**What you need to do**
A faithful, complete copy of the records is required.

Stored entries
..........

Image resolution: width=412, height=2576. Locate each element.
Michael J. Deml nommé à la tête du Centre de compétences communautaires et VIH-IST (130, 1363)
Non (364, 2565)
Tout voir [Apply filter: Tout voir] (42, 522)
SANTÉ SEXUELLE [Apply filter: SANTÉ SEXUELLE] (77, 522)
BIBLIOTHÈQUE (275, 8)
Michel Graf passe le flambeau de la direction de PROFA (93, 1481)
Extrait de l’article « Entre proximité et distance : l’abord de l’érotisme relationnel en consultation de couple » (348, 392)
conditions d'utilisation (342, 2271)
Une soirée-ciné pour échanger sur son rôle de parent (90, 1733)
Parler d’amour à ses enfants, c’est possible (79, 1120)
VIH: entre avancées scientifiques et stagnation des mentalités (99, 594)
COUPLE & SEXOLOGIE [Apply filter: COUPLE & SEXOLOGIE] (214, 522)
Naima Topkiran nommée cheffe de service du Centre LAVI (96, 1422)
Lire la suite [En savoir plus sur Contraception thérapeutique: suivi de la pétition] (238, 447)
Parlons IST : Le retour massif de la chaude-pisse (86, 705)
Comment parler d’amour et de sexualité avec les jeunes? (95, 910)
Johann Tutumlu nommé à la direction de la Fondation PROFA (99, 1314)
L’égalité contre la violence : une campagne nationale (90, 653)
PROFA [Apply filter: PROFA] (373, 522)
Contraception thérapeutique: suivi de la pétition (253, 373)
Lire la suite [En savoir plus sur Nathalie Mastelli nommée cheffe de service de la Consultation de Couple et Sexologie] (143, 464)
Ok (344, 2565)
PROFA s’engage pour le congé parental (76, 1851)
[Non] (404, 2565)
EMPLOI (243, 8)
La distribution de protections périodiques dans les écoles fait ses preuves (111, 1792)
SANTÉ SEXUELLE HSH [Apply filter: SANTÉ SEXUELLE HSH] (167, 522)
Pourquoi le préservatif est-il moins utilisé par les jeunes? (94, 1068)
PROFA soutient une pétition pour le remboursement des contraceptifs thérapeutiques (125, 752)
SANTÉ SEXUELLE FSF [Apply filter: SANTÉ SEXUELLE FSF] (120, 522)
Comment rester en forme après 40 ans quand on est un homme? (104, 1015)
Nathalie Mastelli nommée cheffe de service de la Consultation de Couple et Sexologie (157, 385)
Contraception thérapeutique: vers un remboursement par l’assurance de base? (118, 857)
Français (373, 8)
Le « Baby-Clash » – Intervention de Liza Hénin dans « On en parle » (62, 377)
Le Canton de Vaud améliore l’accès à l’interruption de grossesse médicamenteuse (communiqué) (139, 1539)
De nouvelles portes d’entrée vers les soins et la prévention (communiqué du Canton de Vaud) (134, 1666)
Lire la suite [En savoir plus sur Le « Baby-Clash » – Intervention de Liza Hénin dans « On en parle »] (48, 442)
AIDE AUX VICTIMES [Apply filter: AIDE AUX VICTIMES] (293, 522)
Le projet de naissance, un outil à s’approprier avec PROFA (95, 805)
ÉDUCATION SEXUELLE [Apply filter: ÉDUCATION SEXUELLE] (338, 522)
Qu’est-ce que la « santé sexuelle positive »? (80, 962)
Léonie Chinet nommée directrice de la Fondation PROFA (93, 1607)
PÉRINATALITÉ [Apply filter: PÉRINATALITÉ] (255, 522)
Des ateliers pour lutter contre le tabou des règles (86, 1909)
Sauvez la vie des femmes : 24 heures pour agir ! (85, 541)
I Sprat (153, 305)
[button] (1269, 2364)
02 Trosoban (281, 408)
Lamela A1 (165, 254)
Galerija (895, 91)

..........

**Answer for the task**
Image resolution: width=412, height=2576. Locate each element.
Michael J. Deml nommé à la tête du Centre de compétences communautaires et VIH-IST (130, 1363)
Non (364, 2565)
Tout voir [Apply filter: Tout voir] (42, 522)
SANTÉ SEXUELLE [Apply filter: SANTÉ SEXUELLE] (77, 522)
BIBLIOTHÈQUE (275, 8)
Michel Graf passe le flambeau de la direction de PROFA (93, 1481)
Extrait de l’article « Entre proximité et distance : l’abord de l’érotisme relationnel en consultation de couple » (348, 392)
conditions d'utilisation (342, 2271)
Une soirée-ciné pour échanger sur son rôle de parent (90, 1733)
Parler d’amour à ses enfants, c’est possible (79, 1120)
VIH: entre avancées scientifiques et stagnation des mentalités (99, 594)
COUPLE & SEXOLOGIE [Apply filter: COUPLE & SEXOLOGIE] (214, 522)
Naima Topkiran nommée cheffe de service du Centre LAVI (96, 1422)
Lire la suite [En savoir plus sur Contraception thérapeutique: suivi de la pétition] (238, 447)
Parlons IST : Le retour massif de la chaude-pisse (86, 705)
Comment parler d’amour et de sexualité avec les jeunes? (95, 910)
Johann Tutumlu nommé à la direction de la Fondation PROFA (99, 1314)
L’égalité contre la violence : une campagne nationale (90, 653)
PROFA [Apply filter: PROFA] (373, 522)
Contraception thérapeutique: suivi de la pétition (253, 373)
Lire la suite [En savoir plus sur Nathalie Mastelli nommée cheffe de service de la Consultation de Couple et Sexologie] (143, 464)
Ok (344, 2565)
PROFA s’engage pour le congé parental (76, 1851)
[Non] (404, 2565)
EMPLOI (243, 8)
La distribution de protections périodiques dans les écoles fait ses preuves (111, 1792)
SANTÉ SEXUELLE HSH [Apply filter: SANTÉ SEXUELLE HSH] (167, 522)
Pourquoi le préservatif est-il moins utilisé par les jeunes? (94, 1068)
PROFA soutient une pétition pour le remboursement des contraceptifs thérapeutiques (125, 752)
SANTÉ SEXUELLE FSF [Apply filter: SANTÉ SEXUELLE FSF] (120, 522)
Comment rester en forme après 40 ans quand on est un homme? (104, 1015)
Nathalie Mastelli nommée cheffe de service de la Consultation de Couple et Sexologie (157, 385)
Contraception thérapeutique: vers un remboursement par l’assurance de base? (118, 857)
Français (373, 8)
Le « Baby-Clash » – Intervention de Liza Hénin dans « On en parle » (62, 377)
Le Canton de Vaud améliore l’accès à l’interruption de grossesse médicamenteuse (communiqué) (139, 1539)
De nouvelles portes d’entrée vers les soins et la prévention (communiqué du Canton de Vaud) (134, 1666)
Lire la suite [En savoir plus sur Le « Baby-Clash » – Intervention de Liza Hénin dans « On en parle »] (48, 442)
AIDE AUX VICTIMES [Apply filter: AIDE AUX VICTIMES] (293, 522)
Le projet de naissance, un outil à s’approprier avec PROFA (95, 805)
ÉDUCATION SEXUELLE [Apply filter: ÉDUCATION SEXUELLE] (338, 522)
Qu’est-ce que la « santé sexuelle positive »? (80, 962)
Léonie Chinet nommée directrice de la Fondation PROFA (93, 1607)
PÉRINATALITÉ [Apply filter: PÉRINATALITÉ] (255, 522)
Des ateliers pour lutter contre le tabou des règles (86, 1909)
Sauvez la vie des femmes : 24 heures pour agir ! (85, 541)
I Sprat (153, 305)
[button] (1269, 2364)
02 Trosoban (281, 408)
Lamela A1 (165, 254)
Galerija (895, 91)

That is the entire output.